## Records supplied
======
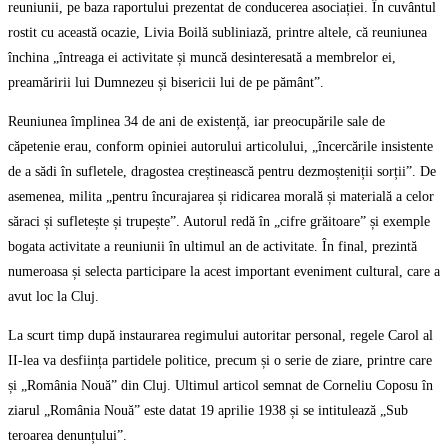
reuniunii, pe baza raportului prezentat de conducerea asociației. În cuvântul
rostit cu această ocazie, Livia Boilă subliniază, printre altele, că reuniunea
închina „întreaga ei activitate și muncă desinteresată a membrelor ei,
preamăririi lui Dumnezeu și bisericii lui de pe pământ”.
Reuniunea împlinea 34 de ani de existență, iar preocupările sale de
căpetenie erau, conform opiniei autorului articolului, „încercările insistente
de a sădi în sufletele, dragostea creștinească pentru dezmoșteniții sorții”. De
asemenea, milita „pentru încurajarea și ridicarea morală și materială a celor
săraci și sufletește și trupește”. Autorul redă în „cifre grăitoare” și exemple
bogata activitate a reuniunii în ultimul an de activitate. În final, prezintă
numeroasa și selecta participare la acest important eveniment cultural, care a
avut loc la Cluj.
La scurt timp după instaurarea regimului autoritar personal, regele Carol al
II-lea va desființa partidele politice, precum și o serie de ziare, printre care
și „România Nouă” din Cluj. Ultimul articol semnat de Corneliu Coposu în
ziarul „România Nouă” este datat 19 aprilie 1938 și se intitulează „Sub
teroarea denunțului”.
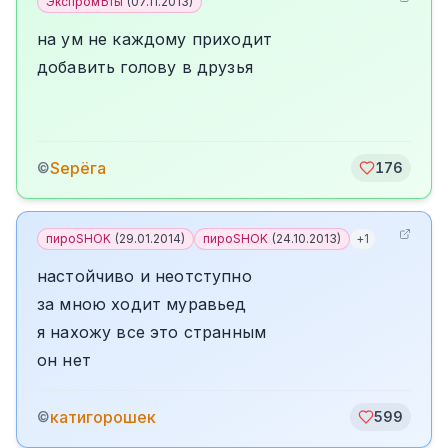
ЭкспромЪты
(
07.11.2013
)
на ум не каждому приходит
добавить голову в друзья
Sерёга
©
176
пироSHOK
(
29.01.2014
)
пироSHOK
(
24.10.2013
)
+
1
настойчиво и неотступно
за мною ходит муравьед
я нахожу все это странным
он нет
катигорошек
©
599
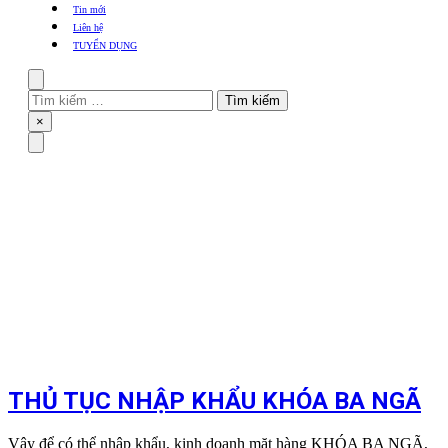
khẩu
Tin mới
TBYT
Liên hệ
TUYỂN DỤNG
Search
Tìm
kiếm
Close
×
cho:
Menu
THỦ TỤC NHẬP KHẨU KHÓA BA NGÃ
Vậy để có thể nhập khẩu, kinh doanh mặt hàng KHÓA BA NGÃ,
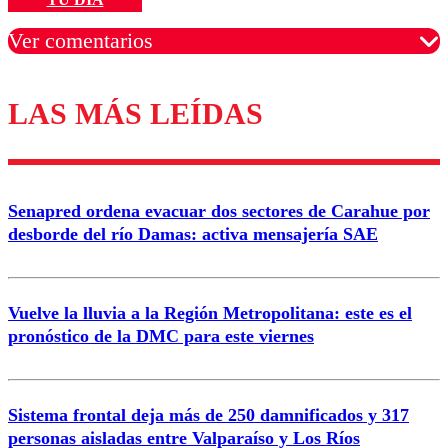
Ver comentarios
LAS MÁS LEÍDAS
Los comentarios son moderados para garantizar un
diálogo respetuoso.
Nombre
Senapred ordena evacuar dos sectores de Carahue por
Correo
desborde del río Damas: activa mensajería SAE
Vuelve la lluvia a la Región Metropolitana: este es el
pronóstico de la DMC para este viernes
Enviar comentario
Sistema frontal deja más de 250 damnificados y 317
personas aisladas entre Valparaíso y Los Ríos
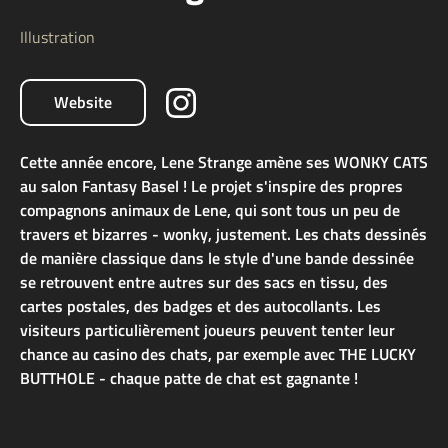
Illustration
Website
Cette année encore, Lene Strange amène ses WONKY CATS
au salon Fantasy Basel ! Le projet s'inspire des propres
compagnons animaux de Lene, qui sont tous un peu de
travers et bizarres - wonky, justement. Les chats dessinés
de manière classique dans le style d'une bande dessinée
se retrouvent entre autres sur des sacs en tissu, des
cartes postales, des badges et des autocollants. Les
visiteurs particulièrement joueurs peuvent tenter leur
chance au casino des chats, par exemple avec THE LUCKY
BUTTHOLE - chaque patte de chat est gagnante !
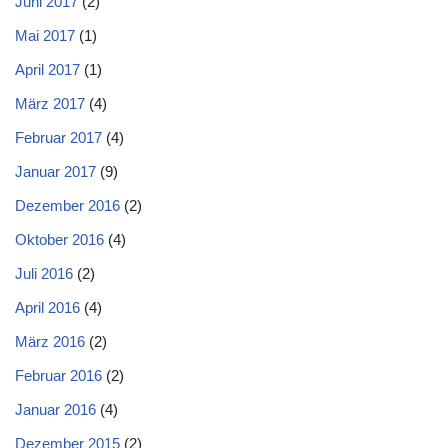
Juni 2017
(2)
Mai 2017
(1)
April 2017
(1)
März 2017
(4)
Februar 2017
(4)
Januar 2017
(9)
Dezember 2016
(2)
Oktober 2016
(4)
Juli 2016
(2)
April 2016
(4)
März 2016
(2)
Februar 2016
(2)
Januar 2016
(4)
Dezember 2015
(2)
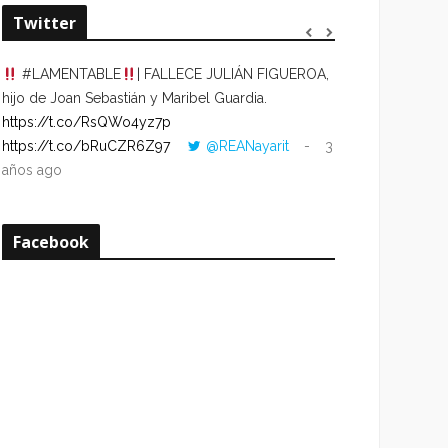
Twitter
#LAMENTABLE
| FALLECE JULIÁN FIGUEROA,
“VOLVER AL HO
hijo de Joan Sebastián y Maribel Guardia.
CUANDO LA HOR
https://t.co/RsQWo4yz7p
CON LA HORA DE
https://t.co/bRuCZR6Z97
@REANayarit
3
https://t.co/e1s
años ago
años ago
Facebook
======
## Aim of the exercise
Leave out the pictures and restate, word for word, the lines from the top of the data through the line containing "Reuniunea împlinea 34", both included.

## Task answer
reuniunii, pe baza raportului prezentat de conducerea asociației. În cuvântul
rostit cu această ocazie, Livia Boilă subliniază, printre altele, că reuniunea
închina „întreaga ei activitate și muncă desinteresată a membrelor ei,
preamăririi lui Dumnezeu și bisericii lui de pe pământ”.
Reuniunea împlinea 34 de ani de existență, iar preocupările sale de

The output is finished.